Rome Statute of the International Criminal Court


The Rome Statute of the International Criminal Court (the Statute) was adopted on 17 July 1998 at a United Nations Diplomatic Conference of Plenipotentiaries on the Establishment of an International Criminal Court. The Statute establishes an international criminal court to try individuals for the most serious crimes of concern to the international community as a whole and seeks to establish a fair and just international criminal justice system with competent and impartial judges and an independent prosecutor. Unlike an ad hoc tribunal, the Court is a permanent institution, which ensures that the international community can make immediate use of its services in the event of atrocities occurring and also acts as a deterrent to those who would perpetrate such crimes.


The Statute establishes a Court composed of the following organs: the Presidency, an Appeals Division, a Trial Division and a Pre-trial Division, the Office of the Prosecutor and the Registry. Its judges will be persons of high moral character and integrity and in their selection the Parties will take into account the need for the representation of the principal legal systems of the world, equitable geographical distribution and a fair representation of female and male judges.

The Court is complementary to national criminal jurisdictions. It is not intended to supersede their jurisdiction. It will act only when the national jurisdiction is unable or unwilling to genuinely prosecute, or in the case of referral by the Security Council.

The Court has jurisdiction over the crime of genocide, crimes against humanity, war crimes and the crime of aggression. With respect to the crime of aggression, however, the Court will exercise jurisdiction once a definition of aggression that is consistent with the Charter of the United Nations is agreed upon and is adopted in accordance with the Statute.

In conformity with the principle of legality, the crimes are specified and defined in the Statute. A few examples of specific crimes include murder, extermination, conscripting or enlisting children under the age of fifteen, attacks against United Nations personnel and crimes of sexual violence such as rape, sexual slavery, enforced prostitution and forced pregnancy.

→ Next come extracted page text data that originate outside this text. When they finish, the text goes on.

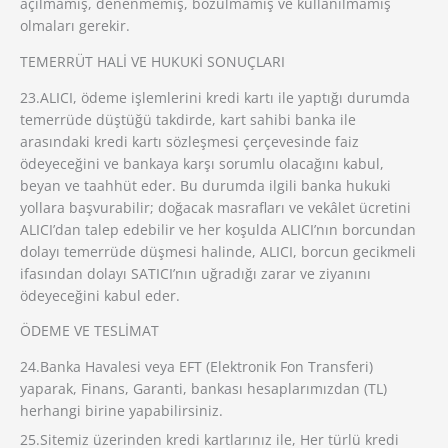
açılmamış, denenmemiş, bozulmamış ve kullanılmamış
olmaları gerekir.
TEMERRÜT HALİ VE HUKUKİ SONUÇLARI
23.ALICI, ödeme işlemlerini kredi kartı ile yaptığı durumda
temerrüde düştüğü takdirde, kart sahibi banka ile
arasındaki kredi kartı sözleşmesi çerçevesinde faiz
ödeyeceğini ve bankaya karşı sorumlu olacağını kabul,
beyan ve taahhüt eder. Bu durumda ilgili banka hukuki
yollara başvurabilir; doğacak masrafları ve vekâlet ücretini
ALICI’dan talep edebilir ve her koşulda ALICI’nın borcundan
dolayı temerrüde düşmesi halinde, ALICI, borcun gecikmeli
ifasından dolayı SATICI’nın uğradığı zarar ve ziyanını
ödeyeceğini kabul eder.
ÖDEME VE TESLİMAT
24.Banka Havalesi veya EFT (Elektronik Fon Transferi)
yaparak, Finans, Garanti, bankası hesaplarımızdan (TL)
herhangi birine yapabilirsiniz.
25.Sitemiz üzerinden kredi kartlarınız ile, Her türlü kredi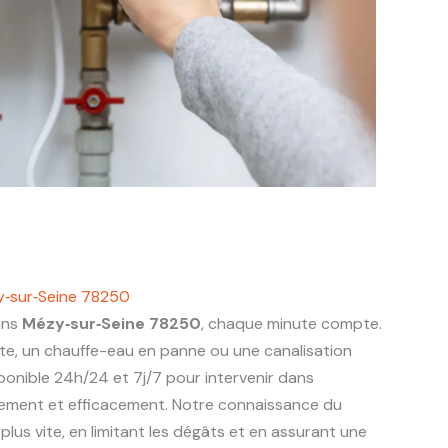
y‑sur‑Seine 78250
ans
Mézy‑sur‑Seine 78250
, chaque minute compte.
nte, un chauffe-eau en panne ou une canalisation
ponible 24h/24 et 7j/7 pour intervenir dans
ement et efficacement. Notre connaissance du
lus vite, en limitant les dégâts et en assurant une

In addition, the Preparatory Commission has elaborated Elements of Crimes, which are intended to assist the Court in the interpretations and applications of the articles defining the crimes within the jurisdiction of the Court.

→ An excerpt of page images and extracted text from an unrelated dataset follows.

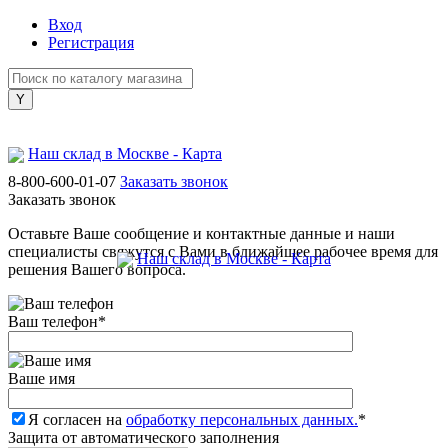
Вход
Регистрация
Наш склад в Москве - Карта
8-800-600-01-07
Заказать звонок
Заказать звонок
Оставьте Ваше сообщение и контактные данные и наши
специалисты свяжутся с Вами в ближайшее рабочее время для
Наш склад в Москве - Карта
решения Вашего вопроса.
Ваш телефон
*
Ваше имя
Я согласен на
обработку персональных данных.
*
Защита от автоматического заполнения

The Statute applies equally to all persons without any distinction based on official capacity. Thus a Head of State or Government, a member of Government or parliament, an elected representative or a Government official is not exempt from criminal responsibility under the Statute.

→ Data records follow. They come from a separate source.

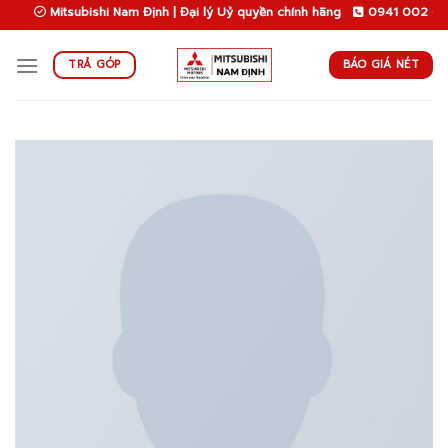
Skip
Mitsubishi Nam Định | Đại lý Uỷ quyền chính hãng
0941 002 694
to
content
BÁO GIÁ NÉT
TRẢ GÓP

Once a State ratifies or accedes to the Statute, it thereby accepts the jurisdiction of the Court. The Court may exercise its jurisdiction over a specific case when either the State in whose territory the crime was committed or the State of nationality of the accused is a Party to the Statute. A State which is not a Party to the Statute may also accept the jurisdiction of the Court on a case-by-case basis.

The Court may exercise jurisdiction with respect to a crime through a referral of a situation by a Party, the Security Council, acting under Chapter VII of the Charter of the United Nations, or by the Prosecutor acting pursuant to powers accorded under the Statute. The jurisdiction of the Court or the admissibility of a case is subject to challenge pursuant to provisions of the Statute.


The Statute entered into force on 1 July 2002 (article 126).